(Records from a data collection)

┌────────

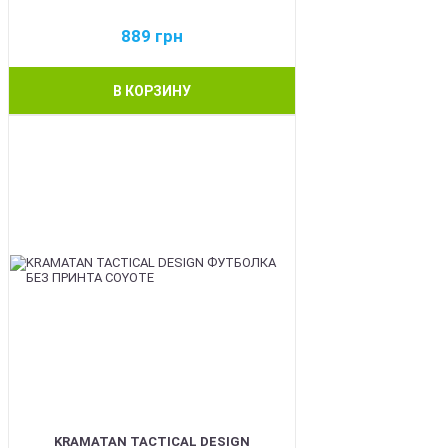
889
грн
В КОРЗИНУ
BEST
KRAMATAN TACTICAL DESIGN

└────────

[TASK BRIEF]:
Make an exact copy of all entries above, dropping the images.

[RESPONSE TO THE EXERCISE]:
889
грн
В КОРЗИНУ
BEST
KRAMATAN TACTICAL DESIGN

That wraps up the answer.